• **Requirement**: Retype the whole listing below exactly, keeping every picture out of it.

• **Input records**:
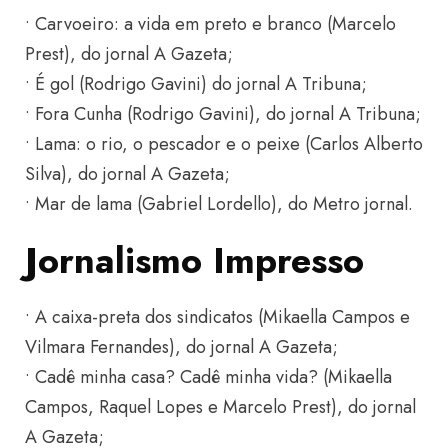
• Carvoeiro: a vida em preto e branco (Marcelo
Prest), do jornal A Gazeta;
• É gol (Rodrigo Gavini) do jornal A Tribuna;
• Fora Cunha (Rodrigo Gavini), do jornal A Tribuna;
• Lama: o rio, o pescador e o peixe (Carlos Alberto
Silva), do jornal A Gazeta;
• Mar de lama (Gabriel Lordello), do Metro jornal.
Jornalismo Impresso
• A caixa-preta dos sindicatos (Mikaella Campos e
Vilmara Fernandes), do jornal A Gazeta;
• Cadê minha casa? Cadê minha vida? (Mikaella
Campos, Raquel Lopes e Marcelo Prest), do jornal
A Gazeta;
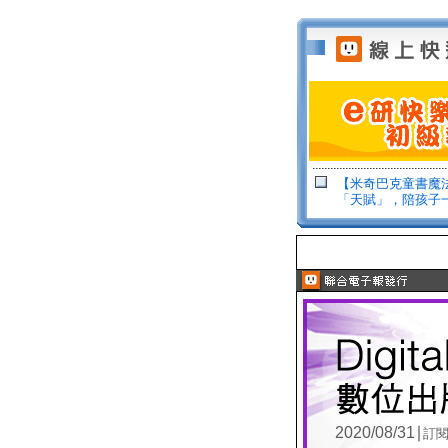
【米奇巴克童書魔
「天賦」，陪孩子
2020/08/31∣
訂閱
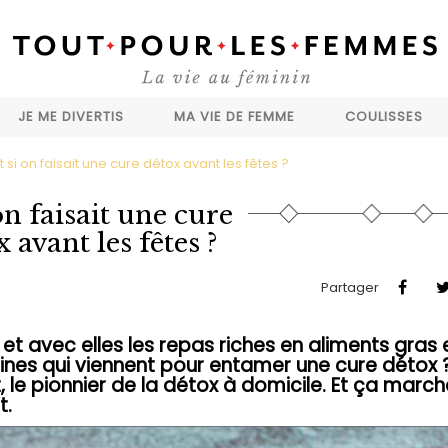
JE ME DIVERTIS
MA VIE DE FEMME
COULISSES
t si on faisait une cure détox avant les fêtes ?
on faisait une cure
 avant les fêtes ?
Partager
et avec elles les repas riches en aliments gras 
maines qui viennent pour entamer une cure détox 
 le pionnier de la détox à domicile. Et ça march
t.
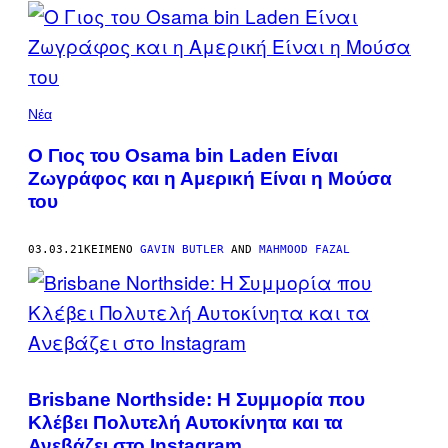
POSTS
BY
THIS
Νέα
AUTHOR
Ο Γιος του Osama bin Laden Είναι
Ζωγράφος και η Αμερική Είναι η Μούσα
του
03.03.21
ΚΕΊΜΕΝΟ
GAVIN BUTLER
AND
MAHMOOD FAZAL
Brisbane Northside: Η Συμμορία που
Κλέβει Πολυτελή Αυτοκίνητα και τα
Ανεβάζει στο Instagram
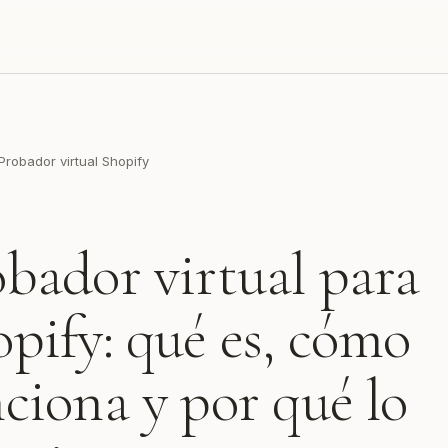
Probador virtual Shopify
bador virtual para
pify: qué es, cómo
ciona y por qué lo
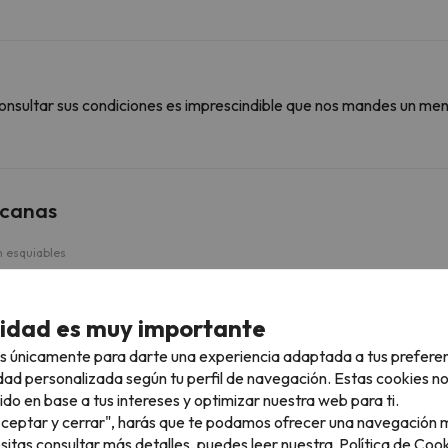
onsultar sus condiciones es imprescindible que nos mandes un men
rcanas
 esquiables
Clotes (Sauze d'Oulx)
4.1 km
8 min
cidad es muy importante
Cesana (San Sicario)
11.1 km
12 min
s únicamente para darte una experiencia adaptada a tus prefere
dad personalizada según tu perfil de navegación. Estas cookies n
Cit Roc (Sestriere)
17.1 km
21 min
ido en base a tus intereses y optimizar nuestra web para ti.
"Aceptar y cerrar", harás que te podamos ofrecer una navegación m
esitas consultar más detalles, puedes leer nuestra
Política de Cook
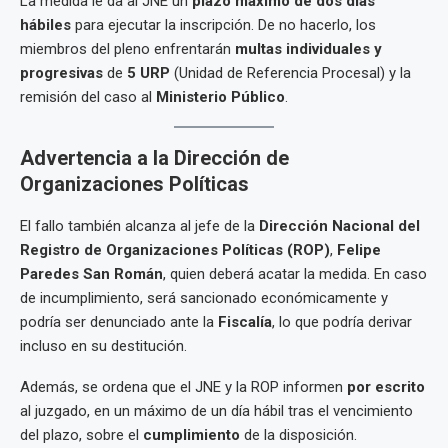
La medida le da al JNE un
plazo máximo de dos días
hábiles
para ejecutar la inscripción. De no hacerlo, los
miembros del pleno enfrentarán
multas individuales y
progresivas
de
5 URP
(Unidad de Referencia Procesal) y la
remisión del caso al
Ministerio Público
.
Advertencia a la Dirección de
Organizaciones Políticas
El fallo también alcanza al jefe de la
Dirección Nacional del
Registro de Organizaciones Políticas (ROP)
,
Felipe
Paredes San Román
, quien deberá acatar la medida. En caso
de incumplimiento, será sancionado económicamente y
podría ser denunciado ante la
Fiscalía
, lo que podría derivar
incluso en su destitución.
Además, se ordena que el JNE y la ROP informen
por escrito
al juzgado, en un máximo de un día hábil tras el vencimiento
del plazo, sobre el
cumplimiento
de la disposición.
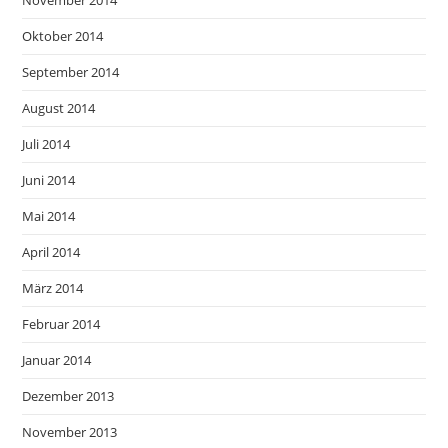
November 2014
Oktober 2014
September 2014
August 2014
Juli 2014
Juni 2014
Mai 2014
April 2014
März 2014
Februar 2014
Januar 2014
Dezember 2013
November 2013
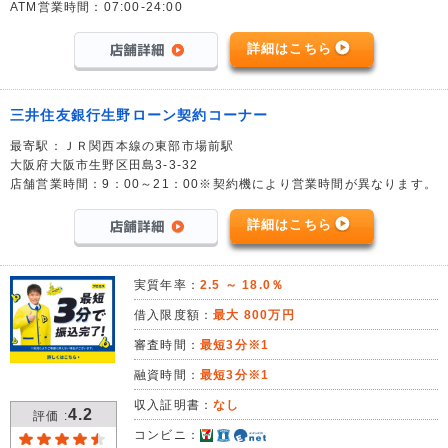
ATM営業時間：07:00-24:00
詳細はこちら
三井住友銀行生野ローン契約コーナー
最寄駅：ＪＲ関西本線の東部市場前駅
大阪府大阪市生野区田島3-3-32
店舗営業時間：9：00～21：00※契約機により営業時間が異なります。
詳細はこちら
実質年率：
2.5 ～ 18.0％
借入限度額：
最大 800万円
審査時間：
最短3分※1
融資時間：
最短3分※1
収入証明書：
なし
4.2
評価 :
コンビニ：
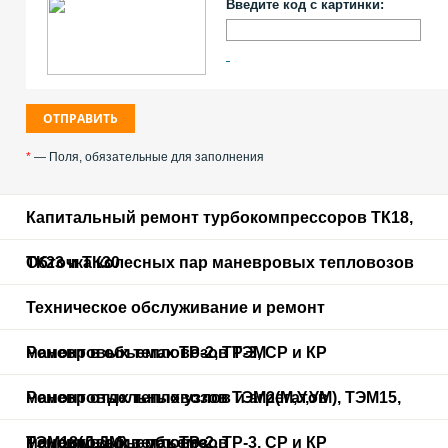
Введите код с картинки:
*
— Поля, обязательные для заполнения
Капитальный ремонт турбокомпрессоров ТК18,
ТК23 и ТК30
Обточка колесных пар маневровых тепловозов
Техническое обслуживание и ремонт
маневровых тепловозов ТЭМ
Ремонт в объемах ТР-2, ТР-3, СР и КР
маневровых тепловозов ТЭМ2(М,У,УМ), ТЭМ15,
Ремонт отдельных узлов и агрегатов
ТЭМ18(Д,ДМ) в объеме
маневровых тепловозов
Ремонт в объемах ТР-2, ТР-3, СР и КР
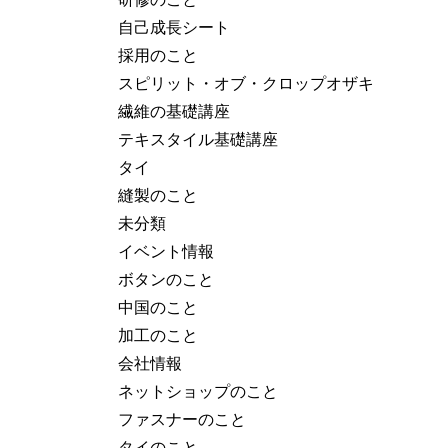
自己成長シート
採用のこと
スピリット・オブ・クロップオザキ
繊維の基礎講座
テキスタイル基礎講座
タイ
縫製のこと
未分類
イベント情報
ボタンのこと
中国のこと
加工のこと
会社情報
ネットショップのこと
ファスナーのこと
タイのこと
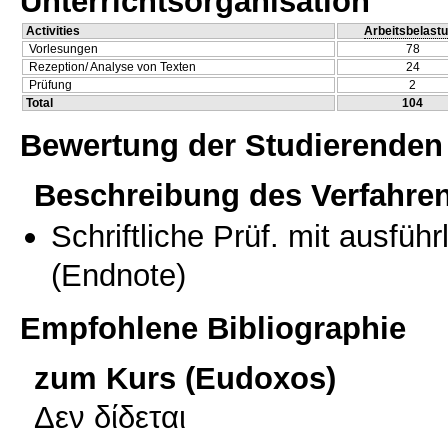
Unterrichtsorganisation
Activities
Arbeitsbelast
Vorlesungen
78
Rezeption/ Analyse von Texten
24
Prüfung
2
Total
104
Bewertung der Studierenden
Beschreibung des Verfahre
Schriftliche Prüf. mit ausfüh
(Endnote)
Empfohlene Bibliographie
zum Kurs (Eudoxos)
Δεν δίδεται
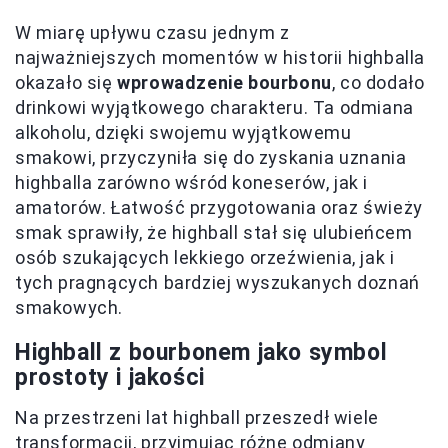
W miarę upływu czasu jednym z
najważniejszych momentów w historii highballa
okazało się
wprowadzenie bourbonu
, co dodało
drinkowi wyjątkowego charakteru. Ta odmiana
alkoholu, dzięki swojemu wyjątkowemu
smakowi, przyczyniła się do zyskania uznania
highballa zarówno wśród koneserów, jak i
amatorów. Łatwość przygotowania oraz świeży
smak sprawiły, że highball stał się ulubieńcem
osób szukających lekkiego orzeźwienia, jak i
tych pragnących bardziej wyszukanych doznań
smakowych.
Highball z bourbonem jako symbol
prostoty i jakości
Na przestrzeni lat highball przeszedł wiele
transformacji, przyjmując różne odmiany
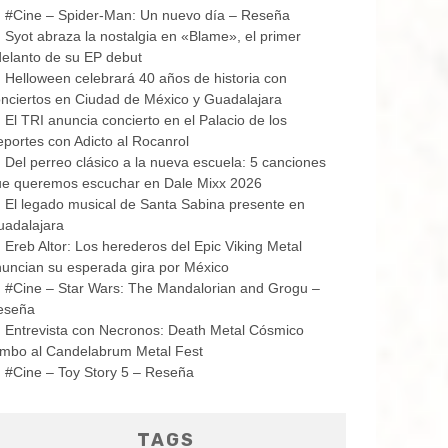
#Cine – Spider-Man: Un nuevo día – Reseña
Syot abraza la nostalgia en «Blame», el primer
elanto de su EP debut
Helloween celebrará 40 años de historia con
nciertos en Ciudad de México y Guadalajara
El TRI anuncia concierto en el Palacio de los
portes con Adicto al Rocanrol
Del perreo clásico a la nueva escuela: 5 canciones
ue queremos escuchar en Dale Mixx 2026
El legado musical de Santa Sabina presente en
uadalajara
Ereb Altor: Los herederos del Epic Viking Metal
uncian su esperada gira por México
#Cine – Star Wars: The Mandalorian and Grogu –
eseña
Entrevista con Necronos: Death Metal Cósmico
mbo al Candelabrum Metal Fest
#Cine – Toy Story 5 – Reseña
TAGS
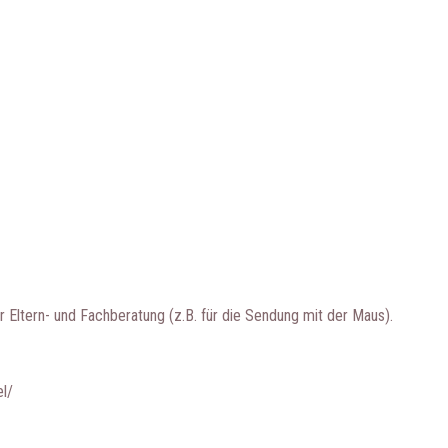
r Eltern- und Fachberatung (z.B. für die Sendung mit der Maus).
l/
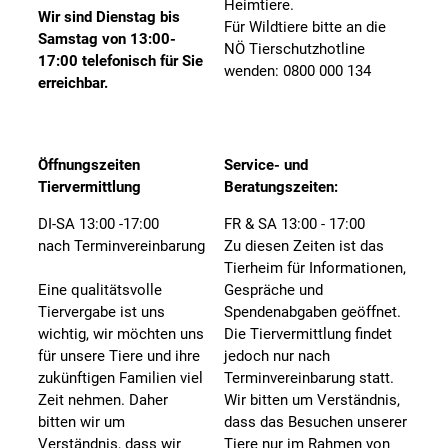
Heimtiere.
Wir sind Dienstag bis
Für Wildtiere bitte an die
Samstag von 13:00-
NÖ Tierschutzhotline
17:00 telefonisch für Sie
wenden: 0800 000 134
erreichbar.
Öffnungszeiten
Service- und
Tiervermittlung
Beratungszeiten:
DI-SA 13:00 -17:00
FR & SA 13:00 - 17:00
nach Terminvereinbarung
Zu diesen Zeiten ist das
Tierheim für Informationen,
Eine qualitätsvolle
Gespräche und
Tiervergabe ist uns
Spendenabgaben geöffnet.
wichtig, wir möchten uns
Die Tiervermittlung findet
für unsere Tiere und ihre
jedoch nur nach
zukünftigen Familien viel
Terminvereinbarung statt.
Zeit nehmen. Daher
Wir bitten um Verständnis,
bitten wir um
dass das Besuchen unserer
Verständnis, dass wir
Tiere nur im Rahmen von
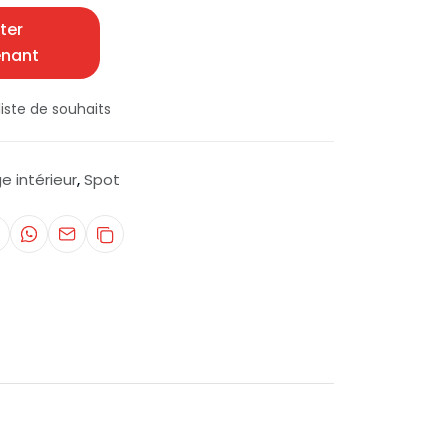
ter
enant
iste de souhaits
ge intérieur
Spot
,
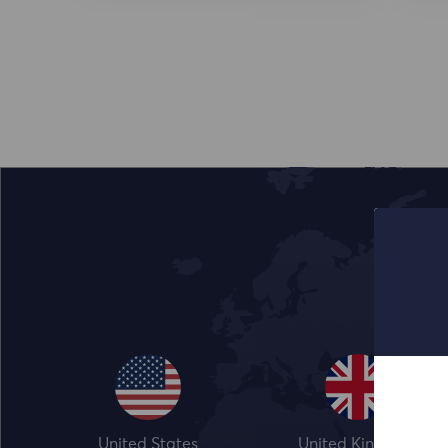
United States
United Kingdom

• **Answer to the problem**:
• Carvoeiro: a vida em preto e branco (Marcelo
Prest), do jornal A Gazeta;
• É gol (Rodrigo Gavini) do jornal A Tribuna;
• Fora Cunha (Rodrigo Gavini), do jornal A Tribuna;
• Lama: o rio, o pescador e o peixe (Carlos Alberto
Silva), do jornal A Gazeta;
• Mar de lama (Gabriel Lordello), do Metro jornal.
Jornalismo Impresso
• A caixa-preta dos sindicatos (Mikaella Campos e
Vilmara Fernandes), do jornal A Gazeta;
• Cadê minha casa? Cadê minha vida? (Mikaella
Campos, Raquel Lopes e Marcelo Prest), do jornal
A Gazeta;
【米奇巴克童書魔
「天賦」，陪孩子
2020/08/31∣
訂閱
JE ME DIVERTIS
MA VIE DE FEMME
COULISSES
t si on faisait une cure détox avant les fêtes ?
on faisait une cure
 avant les fêtes ?
Partager
et avec elles les repas riches en aliments gras 
maines qui viennent pour entamer une cure détox 
 le pionnier de la détox à domicile. Et ça march
t.
POSTS
BY
THIS
Νέα
AUTHOR
Ο Γιος του Osama bin Laden Είναι
Ζωγράφος και η Αμερική Είναι η Μούσα
του
03.03.21
ΚΕΊΜΕΝΟ
GAVIN BUTLER
AND
MAHMOOD FAZAL
Brisbane Northside: Η Συμμορία που
Κλέβει Πολυτελή Αυτοκίνητα και τα
Ανεβάζει στο Instagram
Probador virtual Shopify
bador virtual para
pify: qué es, cómo
ciona y por qué lo
onsultar sus condiciones es imprescindible que nos mandes un men
rcanas
 esquiables
Clotes (Sauze d'Oulx)
4.1 km
8 min
cidad es muy importante
Cesana (San Sicario)
11.1 km
12 min
s únicamente para darte una experiencia adaptada a tus prefere
dad personalizada según tu perfil de navegación. Estas cookies n
Cit Roc (Sestriere)
17.1 km
21 min
ido en base a tus intereses y optimizar nuestra web para ti.
"Aceptar y cerrar", harás que te podamos ofrecer una navegación m
esitas consultar más detalles, puedes leer nuestra
Política de Cook
La medida le da al JNE un
plazo máximo de dos días
hábiles
para ejecutar la inscripción. De no hacerlo, los
miembros del pleno enfrentarán
multas individuales y
progresivas
de
5 URP
(Unidad de Referencia Procesal) y la
remisión del caso al
Ministerio Público
.
Advertencia a la Dirección de
Organizaciones Políticas
El fallo también alcanza al jefe de la
Dirección Nacional del
Registro de Organizaciones Políticas (ROP)
,
Felipe
Paredes San Román
, quien deberá acatar la medida. En caso
de incumplimiento, será sancionado económicamente y
podría ser denunciado ante la
Fiscalía
, lo que podría derivar
incluso en su destitución.
Además, se ordena que el JNE y la ROP informen
por escrito
al juzgado, en un máximo de un día hábil tras el vencimiento
del plazo, sobre el
cumplimiento
de la disposición.
November 2014
Oktober 2014
September 2014
August 2014
Juli 2014
Juni 2014
Mai 2014
April 2014
März 2014
Februar 2014
Januar 2014
Dezember 2013
November 2013
ATM営業時間：07:00-24:00
詳細はこちら
三井住友銀行生野ローン契約コーナー
最寄駅：ＪＲ関西本線の東部市場前駅
大阪府大阪市生野区田島3-3-32
店舗営業時間：9：00～21：00※契約機により営業時間が異なります。
詳細はこちら
実質年率：
2.5 ～ 18.0％
借入限度額：
最大 800万円
審査時間：
最短3分※1
融資時間：
最短3分※1
収入証明書：
なし
4.2
評価 :
コンビニ：
Введите код с картинки:
*
— Поля, обязательные для заполнения
Капитальный ремонт турбокомпрессоров ТК18,
ТК23 и ТК30
Обточка колесных пар маневровых тепловозов
Техническое обслуживание и ремонт
маневровых тепловозов ТЭМ
Ремонт в объемах ТР-2, ТР-3, СР и КР
маневровых тепловозов ТЭМ2(М,У,УМ), ТЭМ15,
Ремонт отдельных узлов и агрегатов
ТЭМ18(Д,ДМ) в объеме
маневровых тепловозов
Ремонт в объемах ТР-2, ТР-3, СР и КР
自己成長シート
採用のこと
スピリット・オブ・クロップオザキ
繊維の基礎講座
テキスタイル基礎講座
タイ
縫製のこと
未分類
イベント情報
ボタンのこと
中国のこと
加工のこと
会社情報
ネットショップのこと
ファスナーのこと
タイのこと
Unterrichtsorganisation
Activities
Arbeitsbelast
Vorlesungen
78
Rezeption/ Analyse von Texten
24
Prüfung
2
Total
104
Bewertung der Studierenden
Beschreibung des Verfahre
Schriftliche Prüf. mit ausfüh
(Endnote)
Empfohlene Bibliographie
zum Kurs (Eudoxos)
Δεν δίδεται
W miarę upływu czasu jednym z
najważniejszych momentów w historii highballa
okazało się
wprowadzenie bourbonu
, co dodało
drinkowi wyjątkowego charakteru. Ta odmiana
alkoholu, dzięki swojemu wyjątkowemu
smakowi, przyczyniła się do zyskania uznania
highballa zarówno wśród koneserów, jak i
amatorów. Łatwość przygotowania oraz świeży
smak sprawiły, że highball stał się ulubieńcem
osób szukających lekkiego orzeźwienia, jak i
tych pragnących bardziej wyszukanych doznań
smakowych.
Highball z bourbonem jako symbol
prostoty i jakości
Na przestrzeni lat highball przeszedł wiele
transformacji, przyjmując różne odmiany
#Cine – Spider-Man: Un nuevo día – Reseña
Syot abraza la nostalgia en «Blame», el primer
elanto de su EP debut
Helloween celebrará 40 años de historia con
nciertos en Ciudad de México y Guadalajara
El TRI anuncia concierto en el Palacio de los
portes con Adicto al Rocanrol
Del perreo clásico a la nueva escuela: 5 canciones
ue queremos escuchar en Dale Mixx 2026
El legado musical de Santa Sabina presente en
uadalajara
Ereb Altor: Los herederos del Epic Viking Metal
uncian su esperada gira por México
#Cine – Star Wars: The Mandalorian and Grogu –
eseña
Entrevista con Necronos: Death Metal Cósmico
mbo al Candelabrum Metal Fest
#Cine – Toy Story 5 – Reseña
TAGS
r Eltern- und Fachberatung (z.B. für die Sendung mit der Maus).
l/
Heimtiere.
Wir sind Dienstag bis
Für Wildtiere bitte an die
Samstag von 13:00-
NÖ Tierschutzhotline
17:00 telefonisch für Sie
wenden: 0800 000 134
erreichbar.
Öffnungszeiten
Service- und
Tiervermittlung
Beratungszeiten:
DI-SA 13:00 -17:00
FR & SA 13:00 - 17:00
nach Terminvereinbarung
Zu diesen Zeiten ist das
Tierheim für Informationen,
Eine qualitätsvolle
Gespräche und
Tiervergabe ist uns
Spendenabgaben geöffnet.
wichtig, wir möchten uns
Die Tiervermittlung findet
für unsere Tiere und ihre
jedoch nur nach
zukünftigen Familien viel
Terminvereinbarung statt.
Zeit nehmen. Daher
Wir bitten um Verständnis,
bitten wir um
dass das Besuchen unserer
Verständnis, dass wir
Tiere nur im Rahmen von
ter
enant
iste de souhaits
ge intérieur
Spot
,
United States
United Kingdom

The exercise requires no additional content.